My current impressions are:

* Reiser3 is nice with the right parameters for the few cases
  where there is a significant number of small files on a small
  storage system accessed by a single process.

* 'ext2' is nice for small freshly loaded filesystems with not
  too big files, and for MS-Windows compatibility.

* 'ext3' is good for widespread compatibility and for somewhat
  "average", small or middling filesystems up to 2TB.

* 'ext4' is good for inplace upgradeability from 'ext3', and some
  more scalability and features, but I can't see any real reason
  why it was developed but offering an in-place upgrade path to RH
  customers, given that JFS and XFS were there are fairly mature
  already. I think it has a bit more scalability and performance
  than 'ext3' (especially better internal parallelism).

* JFS is good for almost everything, including largish filesystems
  on somewhat largish systems with lots of processes accessing
  lots of files, and works equally well on 32b and 64b, is very
  stable, and has a couple of nice features. Its major downside is
  less care than XFS for barriers. I think that it can support
  well filesystems up to 10-15TB, and perhaps beyond. It should
  have been made the default for Linux for at least a decade
  instead of 'ext3'.

* XFS is like JFS, and with somewhat higher scalability both as to
  sizes and as to higher internal parallelism in the of multiple
  processes accessing the same file, and has a couple of nice
  features (mostly barrier support, but also small blocks and large
  inodes). Its major limitation are internal complexity and should
  only be used on 64b systems. It can support single filesystems
  larger than 10-15TB, but that's stretching things.

* Lustre works well as a network parallel large file streaming
  filesystem. It is however somewhat unstable and great care has to
  be taken in integration testing because of that.
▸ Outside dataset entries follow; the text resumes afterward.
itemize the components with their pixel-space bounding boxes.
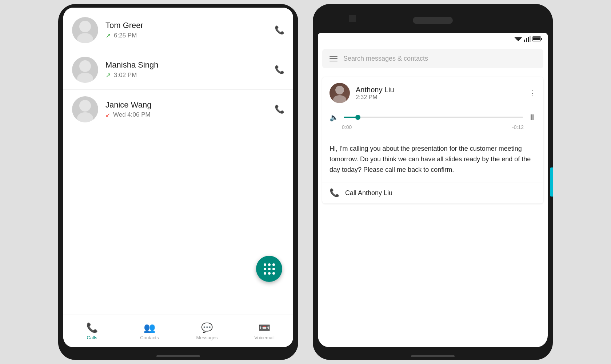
contact-name-manisha: Manisha Singh xyxy=(105,60,275,70)
call-info-janice: Janice Wang ↙ Wed 4:06 PM xyxy=(105,100,275,118)
call-time-janice: Wed 4:06 PM xyxy=(113,111,151,118)
left-phone-screen: Tom Greer ↗ 6:25 PM 📞 Manisha xyxy=(63,8,293,347)
svg-rect-13 xyxy=(533,37,540,40)
avatar-janice xyxy=(72,96,98,122)
search-placeholder-text: Search messages & contacts xyxy=(343,55,428,62)
volume-icon[interactable]: 🔈 xyxy=(330,113,339,122)
hamburger-menu[interactable] xyxy=(330,56,338,62)
more-options-icon[interactable]: ⋮ xyxy=(529,89,536,97)
bottom-nav: 📞 Calls 👥 Contacts 💬 Messages 📼 Voicemai… xyxy=(63,315,293,347)
svg-rect-10 xyxy=(528,37,529,42)
vm-player: 🔈 ⏸ 0:00 -0:12 xyxy=(322,109,543,136)
dialpad-fab[interactable] xyxy=(256,256,282,282)
avatar-tom xyxy=(72,17,98,43)
svg-point-2 xyxy=(79,60,91,72)
progress-thumb xyxy=(355,115,360,120)
svg-point-15 xyxy=(335,86,344,94)
vm-transcript: Hi, I'm calling you about the presentati… xyxy=(322,136,543,182)
call-item-manisha[interactable]: Manisha Singh ↗ 3:02 PM 📞 xyxy=(63,50,293,90)
notch-area xyxy=(313,4,553,33)
nav-calls-label: Calls xyxy=(87,335,97,340)
nav-calls[interactable]: 📞 Calls xyxy=(63,322,121,340)
signal-icon xyxy=(524,36,531,42)
avatar-manisha xyxy=(72,57,98,83)
vm-time: 2:32 PM xyxy=(356,94,523,101)
outgoing-arrow-tom: ↗ xyxy=(105,32,111,40)
contact-name-tom: Tom Greer xyxy=(105,21,275,30)
home-indicator-right xyxy=(411,355,455,357)
nav-voicemail-label: Voicemail xyxy=(254,335,275,340)
pause-button[interactable]: ⏸ xyxy=(528,113,536,122)
battery-icon xyxy=(532,36,542,41)
svg-point-0 xyxy=(79,21,91,32)
nav-messages[interactable]: 💬 Messages xyxy=(178,322,236,340)
call-time-row-manisha: ↗ 3:02 PM xyxy=(105,71,275,79)
outgoing-arrow-manisha: ↗ xyxy=(105,71,111,79)
vm-contact-name: Anthony Liu xyxy=(356,86,523,94)
svg-rect-14 xyxy=(541,38,542,40)
svg-rect-11 xyxy=(530,36,531,42)
call-list: Tom Greer ↗ 6:25 PM 📞 Manisha xyxy=(63,11,293,315)
svg-point-3 xyxy=(77,73,93,83)
player-controls: 🔈 ⏸ xyxy=(330,113,536,122)
call-back-icon: 📞 xyxy=(330,188,339,198)
svg-marker-7 xyxy=(515,39,521,41)
call-item-tom[interactable]: Tom Greer ↗ 6:25 PM 📞 xyxy=(63,11,293,50)
call-button-janice[interactable]: 📞 xyxy=(275,105,284,114)
call-info-manisha: Manisha Singh ↗ 3:02 PM xyxy=(105,60,275,79)
right-edge-tab xyxy=(550,167,553,197)
calls-icon: 📞 xyxy=(86,322,98,333)
missed-arrow-janice: ↙ xyxy=(105,112,110,118)
dialpad-dots xyxy=(262,262,276,276)
right-screen: Search messages & contacts Anthony Liu 2… xyxy=(318,33,548,347)
voicemail-icon: 📼 xyxy=(259,322,270,333)
time-current: 0:00 xyxy=(342,124,352,130)
right-phone: Search messages & contacts Anthony Liu 2… xyxy=(313,4,553,360)
home-indicator-left xyxy=(156,355,200,357)
wifi-icon xyxy=(514,36,522,42)
voicemail-card: Anthony Liu 2:32 PM ⋮ 🔈 ⏸ 0:00 xyxy=(322,77,543,203)
call-back-label: Call Anthony Liu xyxy=(345,189,392,197)
svg-point-16 xyxy=(333,95,346,103)
messages-icon: 💬 xyxy=(201,322,213,333)
left-phone: Tom Greer ↗ 6:25 PM 📞 Manisha xyxy=(58,4,298,360)
call-time-manisha: 3:02 PM xyxy=(114,72,137,79)
svg-point-4 xyxy=(79,100,91,112)
nav-contacts[interactable]: 👥 Contacts xyxy=(121,322,178,340)
call-time-tom: 6:25 PM xyxy=(114,32,137,39)
speaker-grille xyxy=(413,17,453,24)
call-button-tom[interactable]: 📞 xyxy=(275,25,284,35)
status-bar xyxy=(318,33,548,45)
progress-fill xyxy=(344,117,358,118)
contact-name-janice: Janice Wang xyxy=(105,100,275,110)
vm-header: Anthony Liu 2:32 PM ⋮ xyxy=(322,77,543,109)
svg-rect-8 xyxy=(524,40,525,42)
call-info-tom: Tom Greer ↗ 6:25 PM xyxy=(105,21,275,40)
time-labels: 0:00 -0:12 xyxy=(330,122,536,130)
call-back-row[interactable]: 📞 Call Anthony Liu xyxy=(322,182,543,203)
progress-bar[interactable] xyxy=(344,117,523,118)
svg-point-5 xyxy=(77,112,93,122)
call-time-row-janice: ↙ Wed 4:06 PM xyxy=(105,111,275,118)
contacts-icon: 👥 xyxy=(144,322,155,333)
nav-voicemail[interactable]: 📼 Voicemail xyxy=(236,322,293,340)
nav-contacts-label: Contacts xyxy=(140,335,159,340)
call-item-janice[interactable]: Janice Wang ↙ Wed 4:06 PM 📞 xyxy=(63,90,293,129)
time-remaining: -0:12 xyxy=(512,124,524,130)
nav-messages-label: Messages xyxy=(196,335,217,340)
call-time-row-tom: ↗ 6:25 PM xyxy=(105,32,275,40)
svg-rect-9 xyxy=(526,38,527,42)
svg-point-1 xyxy=(77,33,93,43)
search-bar[interactable]: Search messages & contacts xyxy=(322,49,543,68)
camera-dot xyxy=(349,15,356,22)
vm-info: Anthony Liu 2:32 PM xyxy=(356,86,523,101)
avatar-anthony xyxy=(330,83,350,103)
call-button-manisha[interactable]: 📞 xyxy=(275,65,284,74)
I currently think that JFS, XFS and Lustre cover more or less all
common workloads. I occasionally use 'ext2' or NTFS for data
exchange between Linux and MS-Windows.

There are some other interesting ones:

* UDF could be a very decent small-average sized file systems,
  especially for interchange, but also general purpose use.
  Implementations are a bit lacking.

* OCFS2 used in non cluster mode works well, and has pretty decent
  performance, and can be used in shared-storage mode too, but it
  seems still a bit too unstable.

* NILFS2 seems just the right thing for SSD based file systems,
  and with a collector could be a general purpose file systems.

* GlusterFS seems quite interesting for the distributed case.

Reiser4 also looked fairly good, but it has been sort of succeeded
by BTRFS (whose author used to work on Reiser4), but BTRFS seems
like a non entirely justified successor to 'ext4', but it has also
a few nice extra features builtin that I am not sure really need to
be built in ( have the same feeling for ZFS).

Then there are traditional file systems which also have some
special interest, like OpenAFS or GFS2.

The major current issue with all of these is 'fsck' times and lack
of scalability to single-pool filesystems larger than several TB,
but doing that well is still a research issue (which hasn't stopped
happy-go-lucky people from creating much larger filesystems,
usually with XFS, "because you can", but good luck to them).